Liquids in confined gerometries: Micelles in soap films

Architecture of soap films and the forces that stabilize them

Soap films are nothing more than thin liquid layers whose water-air interfaces have been stabilized by a surfactant. The picture below illustrates an ideal soap film:

In reality there is always excess surfactant remaining in solution. Surfactants have a dual character built-in within the same molecule: part of it -the head- is hydrophilic, whereas the other part - the tail- is hydrophobic. The surfactant molecules remaining within the water core need to shield their tails from water as much as possible. To do so, they self-assemble into quasi-spherical structures called micelles:

When you put a lot of soap into water, the density of micelles is high within the core of a soap film, and they must be packed tightly. This problem becomes interesting when the the film is thin. To appreciate this, recall what happens when you fill a bottle with marbles: adjacent to the bottle's walls, the marbles order neatly into hexagonal domains. This order, imposed by the wall, propagates inside to a certain extent. If two parallel walls happen to be close enough, all marbles will be found in one layer or another.

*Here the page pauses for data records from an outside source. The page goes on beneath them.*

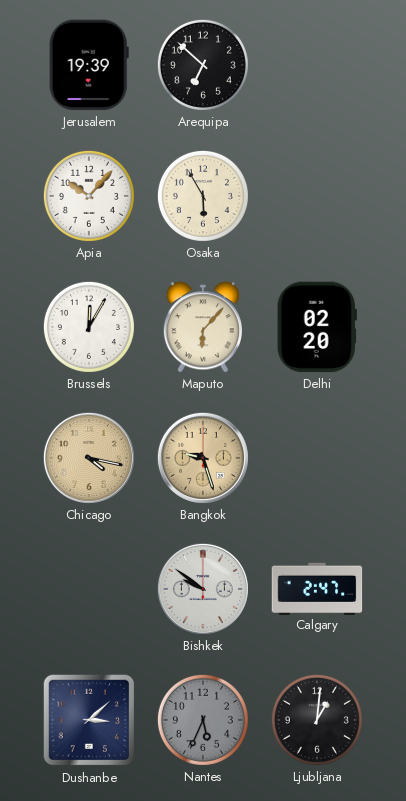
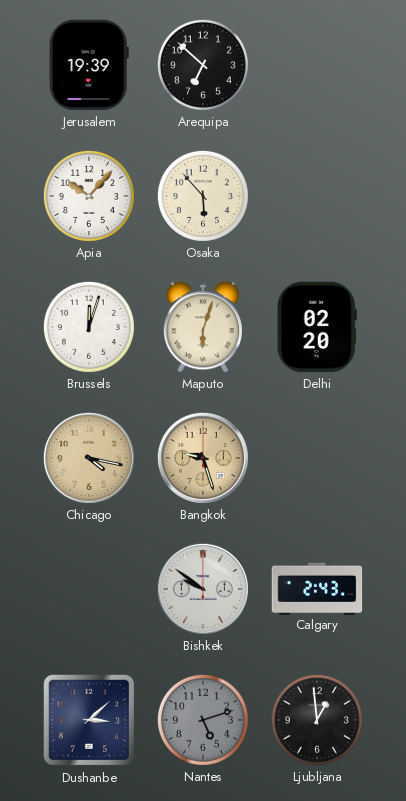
Osaka: 5:55 -> 5:53
Brussels: 12:05 -> 12:03
Maputo: 6:07 -> 6:03
Calgary: 2:47 -> 2:43
Nantes: 5:34 -> 5:12
Ljubljana: 1:01 -> 12:59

Thickness h vs time t of a film drawn from a solution with c=12 wt %

The same happens with micelles within the confining walls of a soap film if there are many of them! This gives rise to the beautiful phenomenon of stratification: when you draw a frame out of a soapy solution spanning a soap film, the film rapidly thins smoothly due to evaporation, capillary and van der Waals forces. Eventually it becomes thin enough, and further thinning proceeds via "steps" which correspond to the removal of individual micellar layers. Our light scattering work studies this phenomenon and illustrates the behavior of fluids in confining geometries, the micelles playing the role of the fluid's molecules.

"Micellar stratification in soap films: a light scattering study"
O. Krichevsky and J. Stavans, Phys. Rev. Lett. 74, 2752 (1995).

"Confined fluid between two walls: the case of micelles inside a soap film"
O. Krichevsky and J. Stavans, Phys. Rev. E. 55, 7260 (1997).